The carrier has raised its minimum fare and is conducting an “active review of all discretionary cost”.
Looking ahead, the easyJet CEO said: “Demand seems to be very strong in what we call the late market.
“As we ran through April, demand was very strong for the month of April. We’re seeing it again in May. But as you look further out, people are more cautious. People are waiting and watching, but they are booking as as you approach, and I expect that strong late booking market to run through the summer.”
He later told analysts that fares for the summer are “slightly above where they were last year over peak season”.
EasyJet has 72 per cent of its fuel requirement hedged for the summer months, falling to 53 per cent for the winter season. It has suspended its normal hedging strategy “due to elevated near-term fuel prices”.
Mr Jarvis also described delays caused by the EU entry-exit system as “completely unacceptable”.

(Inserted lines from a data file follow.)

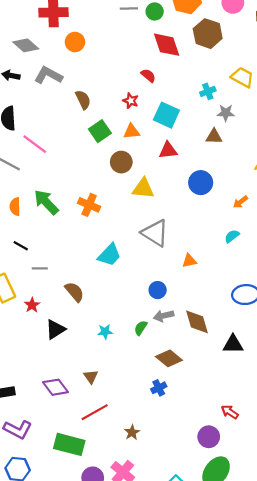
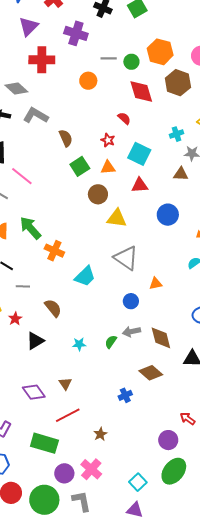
orange circle: (75, 42) -> (88, 81), moved
orange cross: (89, 205) -> (54, 251), moved
blue circle: (158, 290) -> (131, 301), moved
brown diamond: (169, 358) -> (151, 373), moved

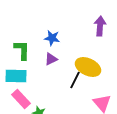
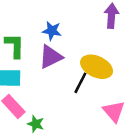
purple triangle: (51, 59) -> (51, 57), size x1.5

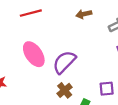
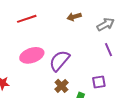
pink ellipse: (34, 54) -> (32, 55), turned -70

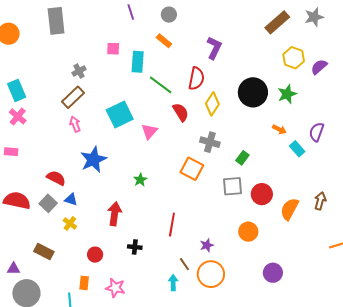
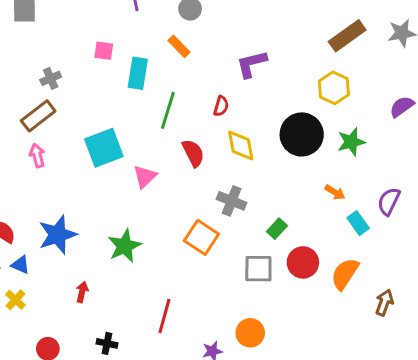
purple L-shape: (214, 48) -> (251, 64), turned -135
yellow hexagon: (294, 58) -> (334, 88), moved
red semicircle: (196, 79) -> (221, 106), size x0.6
green line: (161, 85) -> (168, 110), turned 65
yellow diamond: (212, 104) -> (241, 146), turned -50
blue star: (93, 160) -> (58, 235), moved
green star: (140, 180) -> (125, 246), size x1.6
red circle: (262, 194) -> (303, 262), moved
orange semicircle: (289, 209) -> (345, 274), moved
red arrow: (115, 214) -> (82, 292), size x0.6
orange circle: (248, 232) -> (250, 333), moved

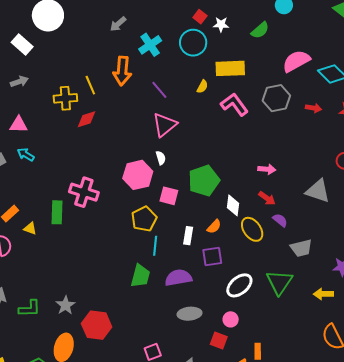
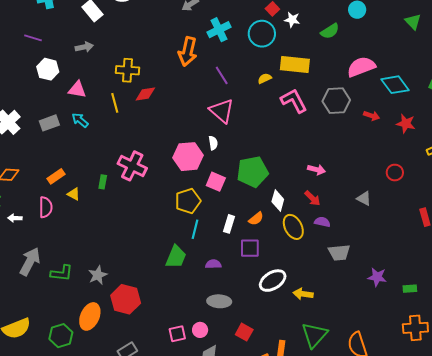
yellow line: (90, 85) -> (115, 103), moved
yellow semicircle: (202, 87) -> (265, 78), turned -152
pink triangle: (165, 125) -> (222, 111), turned -48
gray triangle: (318, 191) -> (364, 198), size x0.6
green rectangle: (57, 212) -> (103, 182), size x0.6
purple semicircle: (280, 220) -> (322, 222), turned -35
purple semicircle: (178, 278) -> (213, 264), size x0.6
green triangle: (279, 282) -> (314, 335), moved
yellow arrow: (323, 294) -> (303, 294), moved
pink circle: (231, 319) -> (200, 330), moved

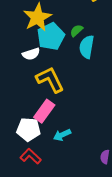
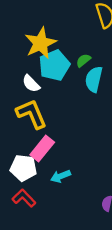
white semicircle: (31, 54) -> (31, 84), turned 60
yellow L-shape: (50, 80) -> (32, 114), moved

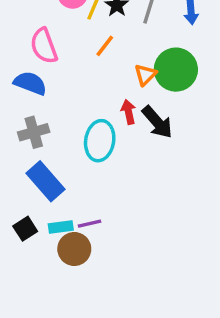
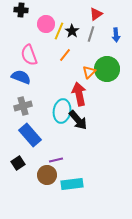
red arrow: (128, 112) -> (79, 94), size x1.6
black arrow: (157, 122) -> (78, 120), moved
cyan rectangle: (61, 227) -> (72, 184), moved, size x1.5

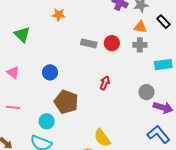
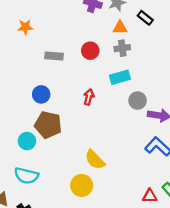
gray rectangle: (89, 43) -> (54, 56), moved
cyan rectangle: (163, 65) -> (120, 77), moved
blue circle: (50, 72) -> (41, 94), moved
cyan circle: (47, 121) -> (27, 141), moved

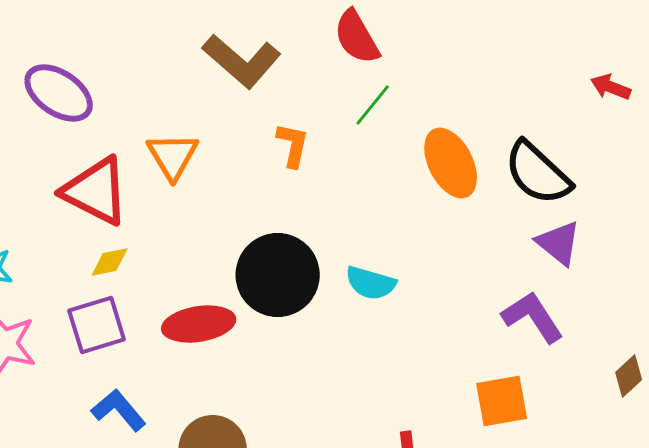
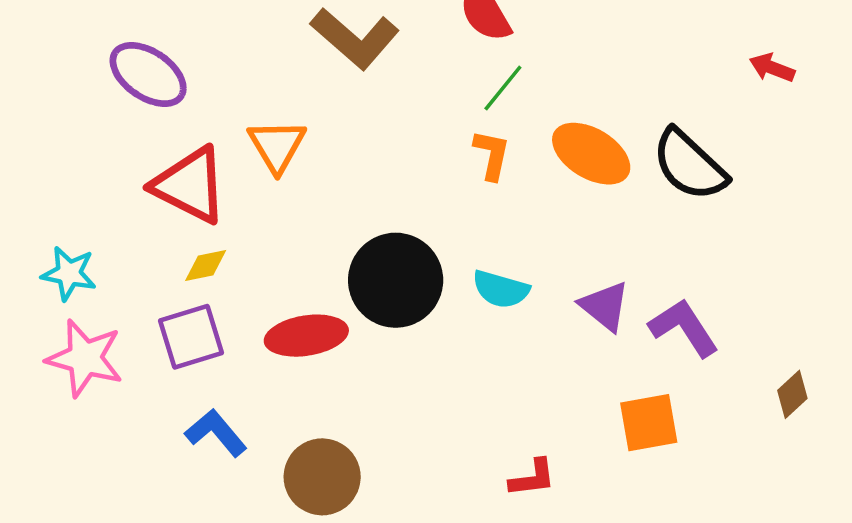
orange L-shape: (293, 145) -> (492, 155), moved
orange ellipse: (451, 163) -> (591, 154), turned -32
purple triangle: (559, 243) -> (605, 306), moved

Since 10 April 2026, all Schengen area frontiers are supposed to be running the digital borders scheme and checking the biometrics of “third-country nationals” – of whom British travellers comprise the major share.
Already airlines including easyJet have left passengers behind due to the length of passport queues on departure from the EU to the UK.
“This is completely unacceptable,” Mr Jarvis said. “I’d encourage all the European countries is to use the flexibility that’s been given to them by the European Commission, that they can phase the introduction of this if they see queues in peak times.
“They can go back to normal border force control with stamping of passports, so they should use this.”
Greece has said biometric checks will not be imposed on British arrivals and departures until further notice.